No one calls it that, of course. They don’t call it anything.
They just welcome.
I watch an IHC lieutenant escort Ciampa down the corridor, chatting animatedly. The lieutenant’s posture is perfect, uniform crisp—but his eyes have that same glassy sheen I’ve seen a hundred times now. The same absence of friction. Of doubt.
They pass my lab cell.
The lieutenant glances in at me and smiles.
My stomach drops.
He doesn’t look at me like a prisoner.
He looks at me like a problem that will soon solve itself.
The pressure starts behind my eyes not long after.
At first, it’s subtle. A tightness. Like the early stages of a migraine. I shift in the chair, rolling my neck, trying to ease it. No luck.
The song is louder here.
Not louder in volume—clearer. Like the station amplifies it. Metal and circuitry carrying the vibration farther, cleaner, stripping away interference until the melody—if you can call it that—presses right up against my thoughts.
It’s not words.
It doesn’t say anything.
It suggests.
Images drift through my mind uninvited. Warmth. Belonging. The relief of letting go. Of not having to decide anymore.
I grit my teeth until my jaw aches.
“No,” I whisper. My voice sounds small in the sterile room. “Not you too.”
I squeeze my eyes shut and repeat my name again. Louder this time. With rhythm.

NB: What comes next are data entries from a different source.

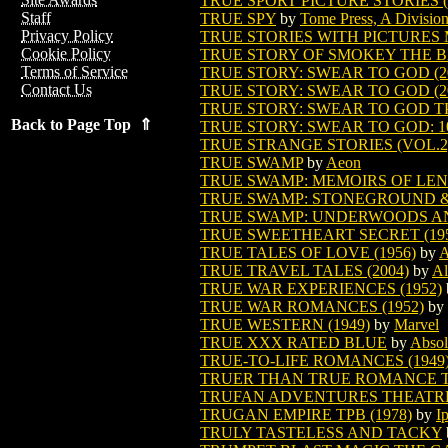
TRUE SPORT PICTURE STORIES (V
Staff
TRUE SPY
by
Tome Press, A Division
Privacy Policy
TRUE STORIES WITH PICTURES 
Cookie Policy
TRUE STORY OF SMOKEY THE 
Terms of Service
TRUE STORY: SWEAR TO GOD (2
Contact Us
TRUE STORY: SWEAR TO GOD (2
TRUE STORY: SWEAR TO GOD TPB
Back to Page Top ⇑
TRUE STORY: SWEAR TO GOD: 10
TRUE STRANGE STORIES (VOL.2) 
TRUE SWAMP
by
Aeon
TRUE SWAMP: MEMOIRS OF LENN
TRUE SWAMP: STONEGROUND & 
TRUE SWAMP: UNDERWOODS A
TRUE SWEETHEART SECRET (195
TRUE TALES OF LOVE (1956)
by
A
TRUE TRAVEL TALES (2004)
by
Al
TRUE WAR EXPERIENCES (1952)
TRUE WAR ROMANCES (1952)
by
TRUE WESTERN (1949)
by
Marvel
TRUE XXX RATED BLUE
by
Absol
TRUE-TO-LIFE ROMANCES (1949
TRUER THAN TRUE ROMANCE TP
TRUFAN ADVENTURES THEATRE 
TRUGAN EMPIRE TPB (1978)
by
I
TRULY TASTELESS AND TACKY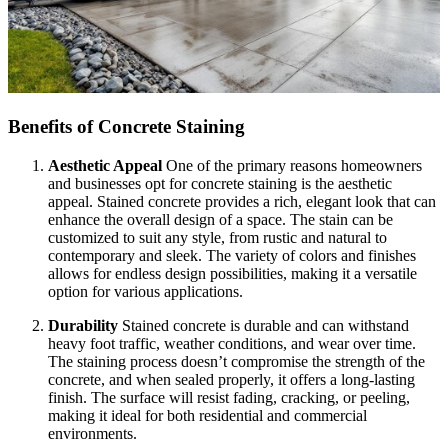
Benefits of Concrete Staining
Aesthetic Appeal
One of the primary reasons homeowners
and businesses opt for concrete staining is the aesthetic
appeal. Stained concrete provides a rich, elegant look that can
enhance the overall design of a space. The stain can be
customized to suit any style, from rustic and natural to
contemporary and sleek. The variety of colors and finishes
allows for endless design possibilities, making it a versatile
option for various applications.
Durability
Stained concrete is durable and can withstand
heavy foot traffic, weather conditions, and wear over time.
The staining process doesn’t compromise the strength of the
concrete, and when sealed properly, it offers a long-lasting
finish. The surface will resist fading, cracking, or peeling,
making it ideal for both residential and commercial
environments.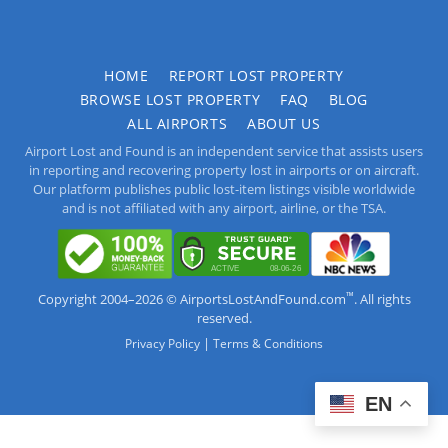
HOME
REPORT LOST PROPERTY
BROWSE LOST PROPERTY
FAQ
BLOG
ALL AIRPORTS
ABOUT US
Airport Lost and Found is an independent service that assists users
in reporting and recovering property lost in airports or on aircraft.
Our platform publishes public lost-item listings visible worldwide
and is not affiliated with any airport, airline, or the TSA.
™
Copyright 2004–2026 © AirportsLostAndFound.com
. All rights
reserved.
|
Privacy Policy
Terms & Conditions
EN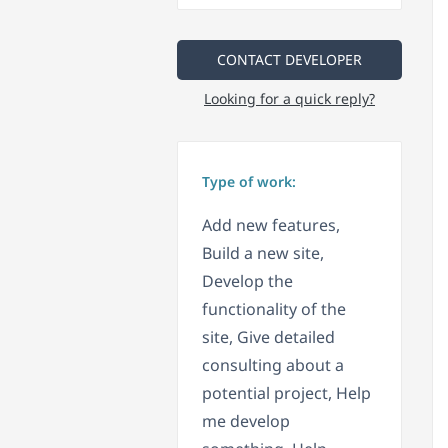
CONTACT DEVELOPER
Looking for a quick reply?
Type of work:
Add new features,
Build a new site,
Develop the
functionality of the
site, Give detailed
consulting about a
potential project, Help
me develop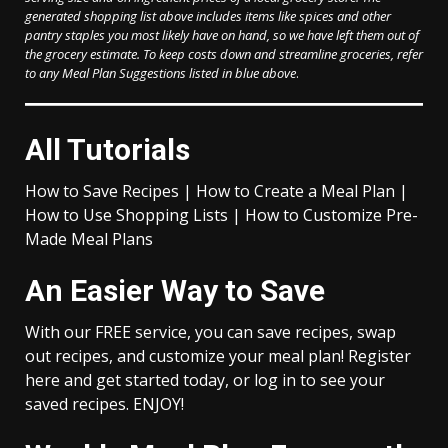
generated shopping list above includes items like spices and other
pantry staples you most likely have on hand, so we have left them out of
the grocery estimate.
To keep costs down and streamline groceries, refer
to any Meal Plan Suggestions listed in blue above
.
All Tutorials
How to Save Recipes | How to Create a Meal Plan |
How to Use Shopping Lists | How to Customize Pre-
Made Meal Plans
An Easier Way to Save
With our FREE service, you can save recipes, swap
out recipes, and customize your meal plan! Register
here and get started today, or log in to see your
saved recipes. ENJOY!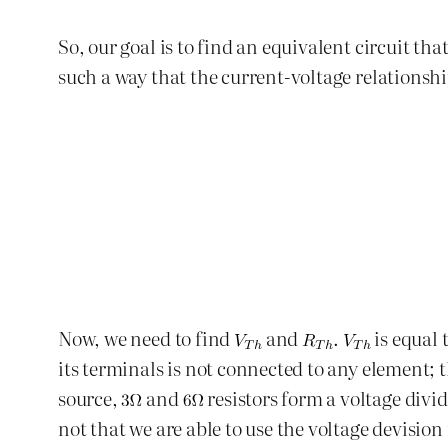
So, our goal is to find an equivalent circuit tha
such a way that the current-voltage relationshi
Now, we need to find
and
.
is equal 
its terminals is not connected to any element; 
source,
and
resistors form a voltage divid
not that we are able to use the voltage devision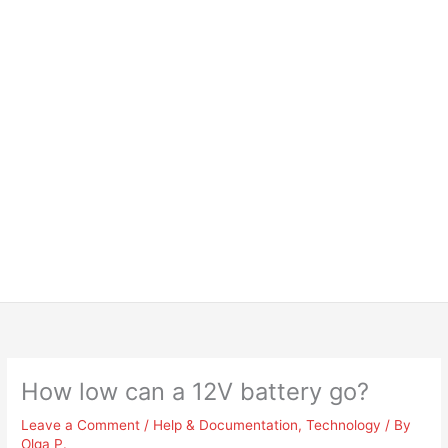
How low can a 12V battery go?
Leave a Comment
/
Help & Documentation
,
Technology
/ By
Olga P.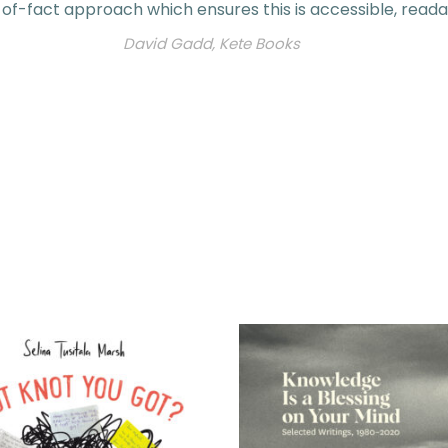
of-fact approach which ensures this is accessible, reada
David Gadd, Kete Books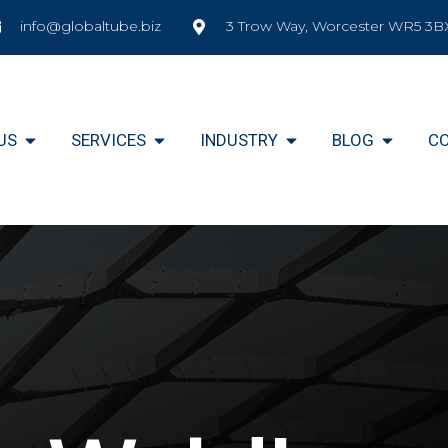
info@globaltube.biz
3 Trow Way, Worcester WR5 3B
US
SERVICES
INDUSTRY
BLOG
C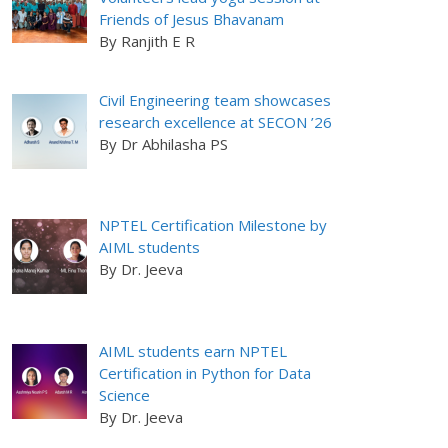
Friends of Jesus Bhavanam
By Ranjith E R
Civil Engineering team showcases
research excellence at SECON ’26
By Dr Abhilasha PS
NPTEL Certification Milestone by
AIML students
By Dr. Jeeva
AIML students earn NPTEL
Certification in Python for Data
Science
By Dr. Jeeva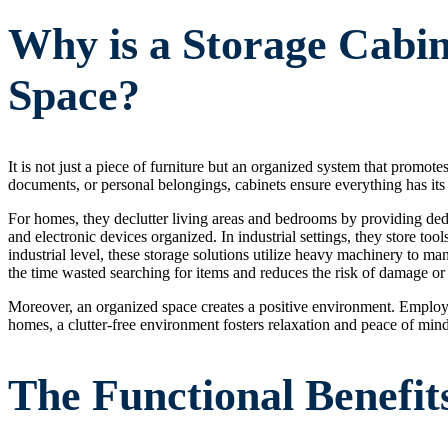
Why is a Storage Cabin
Space?
It is not just a piece of furniture but an organized system that promote
documents, or personal belongings, cabinets ensure everything has its
For homes, they declutter living areas and bedrooms by providing dedic
and electronic devices organized. In industrial settings, they store to
industrial level, these storage solutions utilize heavy machinery to ma
the time wasted searching for items and reduces the risk of damage or 
Moreover, an organized space creates a positive environment. Employe
homes, a clutter-free environment fosters relaxation and peace of mind
The Functional Benefit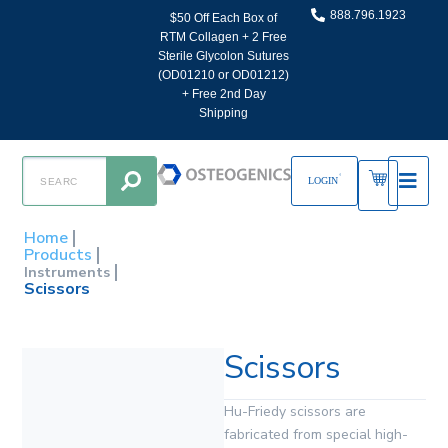
888.796.1923
$50 Off Each Box of
RTM Collagen + 2 Free
Sterile Glycolon Sutures
(OD01210 or OD01212)
+ Free 2nd Day
Shipping
LOGIN
Home
Products
Instruments
Scissors
Scissors
Hu-Friedy scissors are
fabricated from special high-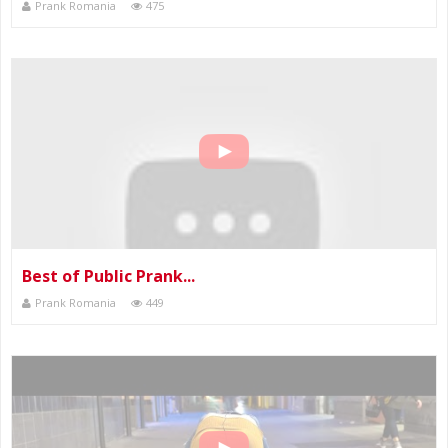
Prank Romania
475
Best of Public Prank...
Prank Romania
449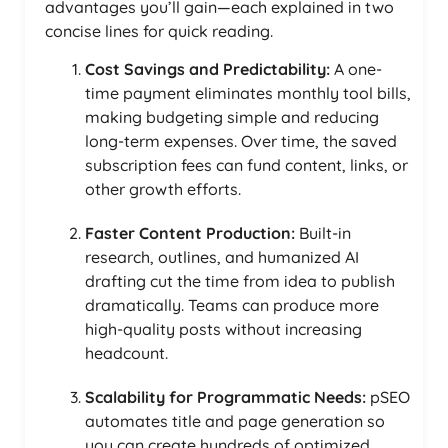
advantages you’ll gain—each explained in two
concise lines for quick reading.
Cost Savings and Predictability:
A one-
time payment eliminates monthly tool bills,
making budgeting simple and reducing
long-term expenses. Over time, the saved
subscription fees can fund content, links, or
other growth efforts.
Faster Content Production:
Built-in
research, outlines, and humanized AI
drafting cut the time from idea to publish
dramatically. Teams can produce more
high-quality posts without increasing
headcount.
Scalability for Programmatic Needs:
pSEO
automates title and page generation so
you can create hundreds of optimized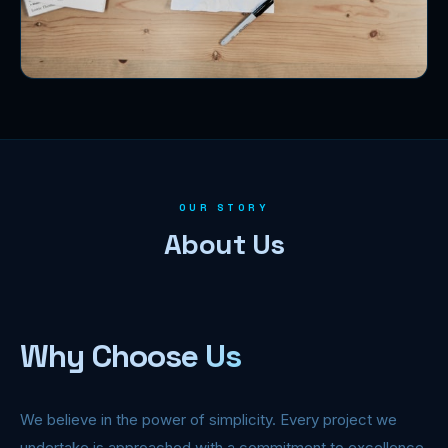
OUR STORY
About Us
Why Choose Us
We believe in the power of simplicity. Every project we
undertake is approached with a commitment to excellence,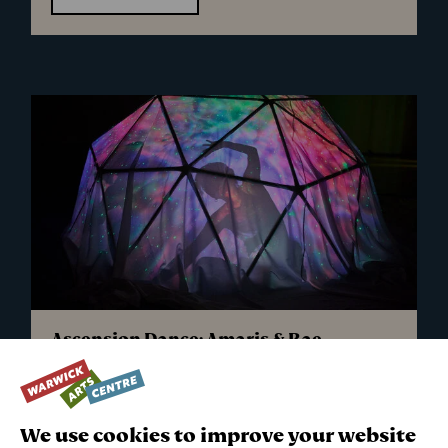
-
Musical
Picnics
Ascension Dance: Amaris & Rae
Sun 11 Oct 2026
45 minutes followed by a 15 minute stay and play
We use cookies to improve your website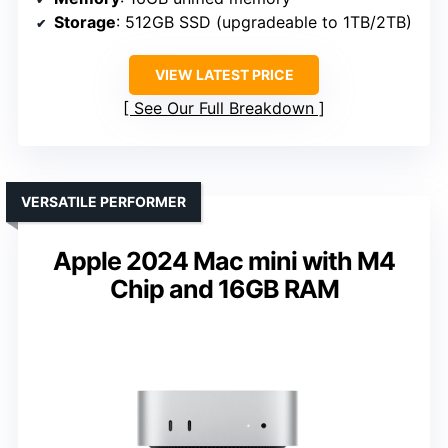
Storage
: 512GB SSD (upgradeable to 1TB/2TB)
VIEW LATEST PRICE
See Our Full Breakdown
VERSATILE PERFORMER
Apple 2024 Mac mini with M4
Chip and 16GB RAM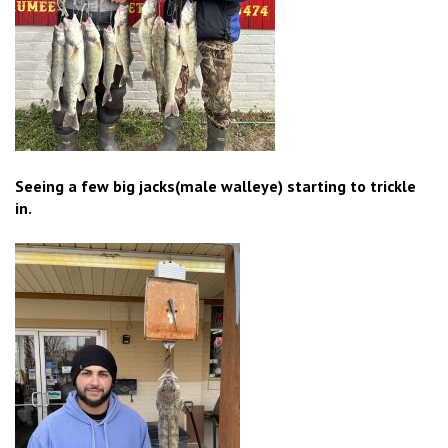
Seeing a few big jacks(male walleye) starting to trickle
in.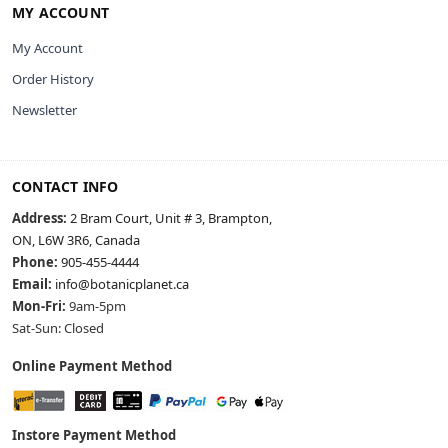
MY ACCOUNT
My Account
Order History
Newsletter
CONTACT INFO
Address:
2 Bram Court, Unit # 3, Brampton,
ON, L6W 3R6, Canada
Phone:
905-455-4444
Email:
info@botanicplanet.ca
Mon-Fri:
9am-5pm
Sat-Sun: Closed
Online Payment Method
Instore Payment Method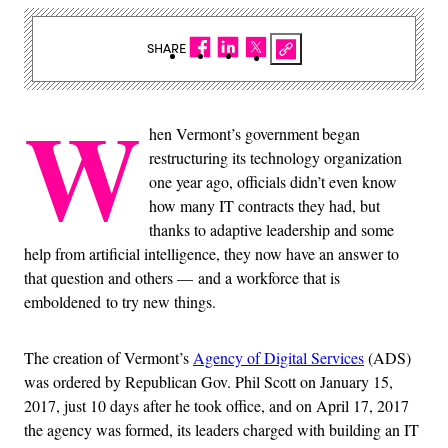
SHARE
W
hen Vermont’s government began
restructuring its technology organization
one year ago, officials didn’t even know
how many IT contracts they had, but
thanks to adaptive leadership and some
help from artificial intelligence, they now have an answer to
that question and others — and a workforce that is
emboldened to try new things.
The creation of Vermont’s
Agency of Digital Services
(ADS)
was ordered by Republican Gov. Phil Scott on January 15,
2017, just 10 days after he took office, and on April 17, 2017
the agency was formed, its leaders charged with building an IT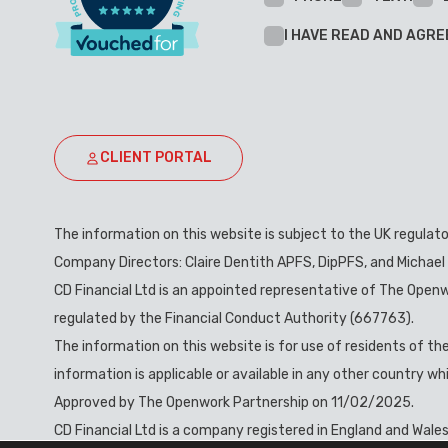
I HAVE READ AND AGRE
CLIENT PORTAL
The information on this website is subject to the UK regulat
Company Directors: Claire Dentith APFS, DipPFS, and Michael
CD Financial Ltd is an appointed representative of The Openw
regulated by the Financial Conduct Authority (667763).
The information on this website is for use of residents of t
information is applicable or available in any other country w
Approved by The Openwork Partnership on 11/02/2025.
CD Financial Ltd is a company registered in England and Wale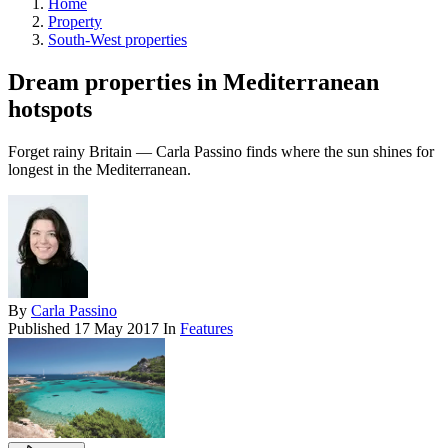
Home
Property
South-West properties
Dream properties in Mediterranean
hotspots
Forget rainy Britain — Carla Passino finds where the sun shines for
longest in the Mediterranean.
By
Carla Passino
Published
17 May 2017
In
Features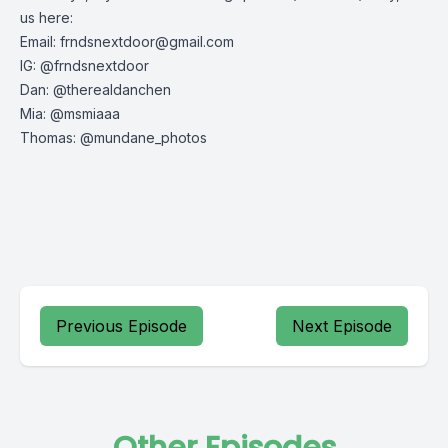
us here:
Email:
frndsnextdoor@gmail.com
IG: @frndsnextdoor
Dan: @therealdanchen
Mia: @msmiaaa
Thomas: @mundane_photos
Previous Episode
Next Episode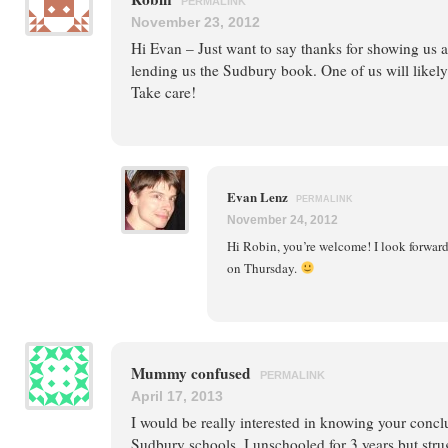
PERMALINK
November 23, 2012
Hi Evan – Just want to say thanks for showing us 
lending us the Sudbury book. One of us will likely 
Take care!
Evan Lenz
PERMALINK
November 24, 2012
Hi Robin, you’re welcome! I look forward
on Thursday.
Mummy confused
PERMALINK
April 17, 2013
I would be really interested in knowing your concl
Sudbury schools. I unschooled for 3 years but stru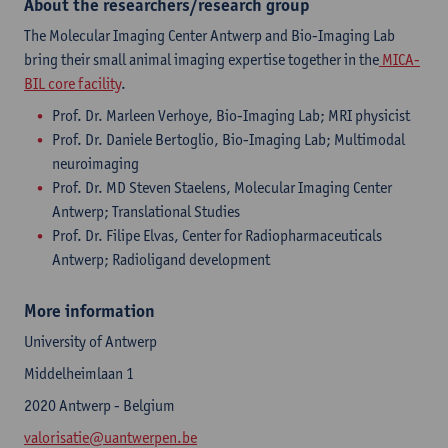
About the researchers/research group
The Molecular Imaging Center Antwerp and Bio-Imaging Lab
bring their small animal imaging expertise together in the
MICA-
BIL core facility
.
Prof. Dr. Marleen Verhoye, Bio-Imaging Lab; MRI physicist
Prof. Dr. Daniele Bertoglio, Bio-Imaging Lab; Multimodal
neuroimaging
Prof. Dr. MD Steven Staelens, Molecular Imaging Center
Antwerp; Translational Studies
Prof. Dr. Filipe Elvas, Center for Radiopharmaceuticals
Antwerp; Radioligand development
More information
University of Antwerp
Middelheimlaan 1
2020 Antwerp - Belgium
valorisatie@uantwerpen.be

Jillian. Jillian. Jillian.
The pressure pulses in time with the station’s rotation. My thoughts blur at the edges, like someone’s smearing grease across a lens.
I think of Maug.
Not as a concept. As a presence.
The weight of his arms. The smell of smoke and mineral and something uniquely him. The way his blood looked when it ran—dark, rich, threaded with something metallic that didn’t belong to humans or this place.
The mineral.
My heart stutters.
The water he drank. The pools in the cave. The way his body healed—not fast, not magically, but inevitably. Like it had the right ingredients and knew exactly what to do with them.
Maybe that’s it.
Maybe it’s not just the wild water. Maybe it’s him.
The thought is fragile, half-formed, but it’s something to hold onto. Something that isn’t the song.
I lick my lips. They’re dry. My tongue feels thick in my mouth.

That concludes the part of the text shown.